On Aug 18, 2010, at 5:19 PM, Greg Stein wrote:

>> identifying the project with the ASF. Similarly on many occasions we have
>> asked projects to pick a new name as part of the incubation process. We have
>> made exceptions for well established brands (ServiceMix & ActiveMQ were the
>> first I remember but there probably were others) and so we do have precedent
>> for that (and I *totally* agree changing the name would accomplish nothing
>> here). IIRC even ServiceMix and ActiveMQ changed their package names to
>> org.apache.*.
> It seems somewhere that we disconnected from some conceptual
> terminology into an area of product/package naming.

This seems really simple to me. If I move from Korea to the United States I'd better start
learning to speak English if I want to interact with the population at large. If I just want
to stay within my little Korean community then I can continue to speak my native language
all that I want. Even an American living in the south needs to learn "proper" English if they
want to run for a national office and be effective.  

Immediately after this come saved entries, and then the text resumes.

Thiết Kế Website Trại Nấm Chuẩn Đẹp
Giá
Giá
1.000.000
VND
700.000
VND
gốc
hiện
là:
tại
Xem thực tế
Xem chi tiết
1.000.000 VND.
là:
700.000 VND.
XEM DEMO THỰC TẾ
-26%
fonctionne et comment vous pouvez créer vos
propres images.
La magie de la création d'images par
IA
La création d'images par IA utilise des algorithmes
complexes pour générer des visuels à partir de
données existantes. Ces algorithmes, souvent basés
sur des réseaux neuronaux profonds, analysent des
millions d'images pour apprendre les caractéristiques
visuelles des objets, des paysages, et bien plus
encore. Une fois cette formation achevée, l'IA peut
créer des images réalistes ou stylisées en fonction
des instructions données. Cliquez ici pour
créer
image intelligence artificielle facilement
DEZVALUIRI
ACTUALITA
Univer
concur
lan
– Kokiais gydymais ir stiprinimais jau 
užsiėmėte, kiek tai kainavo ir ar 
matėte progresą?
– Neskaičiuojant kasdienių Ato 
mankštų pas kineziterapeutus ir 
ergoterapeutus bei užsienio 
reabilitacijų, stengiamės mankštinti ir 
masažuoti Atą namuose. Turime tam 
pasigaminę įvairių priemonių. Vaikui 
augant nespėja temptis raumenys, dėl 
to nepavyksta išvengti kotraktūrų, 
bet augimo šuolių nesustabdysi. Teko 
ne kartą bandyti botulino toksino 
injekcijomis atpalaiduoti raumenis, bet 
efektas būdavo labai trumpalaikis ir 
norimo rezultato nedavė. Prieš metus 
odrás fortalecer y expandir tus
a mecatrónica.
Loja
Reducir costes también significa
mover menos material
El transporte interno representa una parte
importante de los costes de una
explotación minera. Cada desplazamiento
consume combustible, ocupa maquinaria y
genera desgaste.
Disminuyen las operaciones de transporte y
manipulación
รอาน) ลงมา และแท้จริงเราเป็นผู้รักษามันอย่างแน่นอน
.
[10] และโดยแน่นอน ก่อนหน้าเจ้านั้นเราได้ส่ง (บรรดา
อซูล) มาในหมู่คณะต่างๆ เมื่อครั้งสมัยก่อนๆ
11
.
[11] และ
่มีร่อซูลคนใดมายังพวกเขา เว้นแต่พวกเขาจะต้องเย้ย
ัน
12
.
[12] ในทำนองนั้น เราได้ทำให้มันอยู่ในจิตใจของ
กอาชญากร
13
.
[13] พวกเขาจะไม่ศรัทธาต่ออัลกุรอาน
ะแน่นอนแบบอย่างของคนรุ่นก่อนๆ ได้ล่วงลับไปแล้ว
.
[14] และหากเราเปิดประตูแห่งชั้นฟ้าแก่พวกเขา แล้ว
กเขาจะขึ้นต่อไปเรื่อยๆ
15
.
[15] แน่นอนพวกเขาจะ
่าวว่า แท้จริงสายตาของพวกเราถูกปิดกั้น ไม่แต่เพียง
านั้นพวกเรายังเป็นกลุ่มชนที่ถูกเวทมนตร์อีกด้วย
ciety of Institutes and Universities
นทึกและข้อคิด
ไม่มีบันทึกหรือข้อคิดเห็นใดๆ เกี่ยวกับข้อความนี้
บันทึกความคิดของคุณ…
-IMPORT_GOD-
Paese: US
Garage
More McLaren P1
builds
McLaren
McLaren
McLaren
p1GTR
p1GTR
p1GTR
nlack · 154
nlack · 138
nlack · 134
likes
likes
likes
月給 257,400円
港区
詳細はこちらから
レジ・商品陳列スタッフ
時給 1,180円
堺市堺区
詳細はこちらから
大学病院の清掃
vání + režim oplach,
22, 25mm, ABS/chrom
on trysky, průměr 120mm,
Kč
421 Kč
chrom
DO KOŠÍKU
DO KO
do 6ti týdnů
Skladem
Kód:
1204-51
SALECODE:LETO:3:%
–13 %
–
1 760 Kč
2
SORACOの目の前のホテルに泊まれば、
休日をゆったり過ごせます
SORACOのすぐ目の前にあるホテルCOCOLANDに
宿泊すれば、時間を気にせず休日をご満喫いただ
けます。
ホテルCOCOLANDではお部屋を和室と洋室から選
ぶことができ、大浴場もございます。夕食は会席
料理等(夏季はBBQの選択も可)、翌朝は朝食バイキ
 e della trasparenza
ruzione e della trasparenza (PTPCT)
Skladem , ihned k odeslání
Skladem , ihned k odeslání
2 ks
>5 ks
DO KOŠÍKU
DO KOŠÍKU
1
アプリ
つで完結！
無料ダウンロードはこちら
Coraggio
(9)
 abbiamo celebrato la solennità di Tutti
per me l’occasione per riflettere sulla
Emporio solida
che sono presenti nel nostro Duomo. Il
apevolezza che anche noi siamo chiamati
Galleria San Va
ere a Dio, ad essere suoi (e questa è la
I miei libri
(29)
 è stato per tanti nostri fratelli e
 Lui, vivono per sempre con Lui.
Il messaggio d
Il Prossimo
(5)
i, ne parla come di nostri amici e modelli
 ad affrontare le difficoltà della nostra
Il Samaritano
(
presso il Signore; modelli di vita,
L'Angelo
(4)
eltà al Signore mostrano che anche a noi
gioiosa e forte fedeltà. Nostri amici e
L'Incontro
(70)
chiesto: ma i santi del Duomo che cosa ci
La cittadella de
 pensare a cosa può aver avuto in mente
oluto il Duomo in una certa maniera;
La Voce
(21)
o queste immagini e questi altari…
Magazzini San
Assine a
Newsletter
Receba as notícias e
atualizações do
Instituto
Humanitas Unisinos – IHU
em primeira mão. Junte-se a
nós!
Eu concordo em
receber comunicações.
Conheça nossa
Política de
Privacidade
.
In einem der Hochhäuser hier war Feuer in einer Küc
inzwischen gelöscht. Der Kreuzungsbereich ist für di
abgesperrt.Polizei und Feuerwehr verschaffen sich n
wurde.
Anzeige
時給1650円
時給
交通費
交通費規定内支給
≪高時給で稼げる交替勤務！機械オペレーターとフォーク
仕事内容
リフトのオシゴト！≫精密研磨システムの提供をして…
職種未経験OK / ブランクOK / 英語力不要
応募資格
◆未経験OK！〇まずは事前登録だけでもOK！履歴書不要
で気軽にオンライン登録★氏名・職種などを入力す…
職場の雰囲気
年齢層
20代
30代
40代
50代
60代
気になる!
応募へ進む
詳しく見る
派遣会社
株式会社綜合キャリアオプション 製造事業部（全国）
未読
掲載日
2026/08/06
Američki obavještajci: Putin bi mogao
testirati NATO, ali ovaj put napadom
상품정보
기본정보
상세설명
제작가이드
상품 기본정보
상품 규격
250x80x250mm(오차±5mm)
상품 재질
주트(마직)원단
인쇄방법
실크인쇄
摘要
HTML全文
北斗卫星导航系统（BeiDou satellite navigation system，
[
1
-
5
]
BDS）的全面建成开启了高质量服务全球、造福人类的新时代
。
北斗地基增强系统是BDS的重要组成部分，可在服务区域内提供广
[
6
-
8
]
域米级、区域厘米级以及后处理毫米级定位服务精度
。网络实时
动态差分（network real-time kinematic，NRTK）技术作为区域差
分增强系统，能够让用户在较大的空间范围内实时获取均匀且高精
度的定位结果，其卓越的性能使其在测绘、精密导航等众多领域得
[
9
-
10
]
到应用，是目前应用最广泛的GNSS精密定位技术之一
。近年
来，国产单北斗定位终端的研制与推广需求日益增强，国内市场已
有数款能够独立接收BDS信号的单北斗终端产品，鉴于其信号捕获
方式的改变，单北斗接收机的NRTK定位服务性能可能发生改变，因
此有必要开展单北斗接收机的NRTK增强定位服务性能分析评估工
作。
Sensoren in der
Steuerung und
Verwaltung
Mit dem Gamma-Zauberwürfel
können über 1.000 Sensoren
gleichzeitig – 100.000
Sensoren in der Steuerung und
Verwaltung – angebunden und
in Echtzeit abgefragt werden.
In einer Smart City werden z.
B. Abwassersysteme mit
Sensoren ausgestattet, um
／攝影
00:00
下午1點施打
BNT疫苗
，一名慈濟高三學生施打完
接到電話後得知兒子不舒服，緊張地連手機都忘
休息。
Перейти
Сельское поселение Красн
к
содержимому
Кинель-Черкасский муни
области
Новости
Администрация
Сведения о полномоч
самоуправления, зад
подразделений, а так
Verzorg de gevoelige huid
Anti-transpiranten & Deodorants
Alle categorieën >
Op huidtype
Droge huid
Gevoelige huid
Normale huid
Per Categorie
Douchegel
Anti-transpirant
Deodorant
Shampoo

That said, American English is constantly evolving. If the ASF as a whole wants to adopt terms
like "Full Committer" and "Partial Committer" than I'd expect to see a definition somewhere.
As it stands, I must have missed the email where they were defined.  Without that context
I'm left to assume a "Partial Committer" is somehow handicapped or missing a few body parts,
or a "Full Committer" is someone like me with a little too much weight on their torso.

The "cost" here is that a decently large project integrated with a larger organization and
in doing so simply needs to be able to communicate effectively. That means a) getting the
organization to recognize and accept the different terminology being used or b) stop using
that terminology when speaking to the larger audience.  Option a isn't accomplished by simply
using the terminology and expecting everyone else to conform.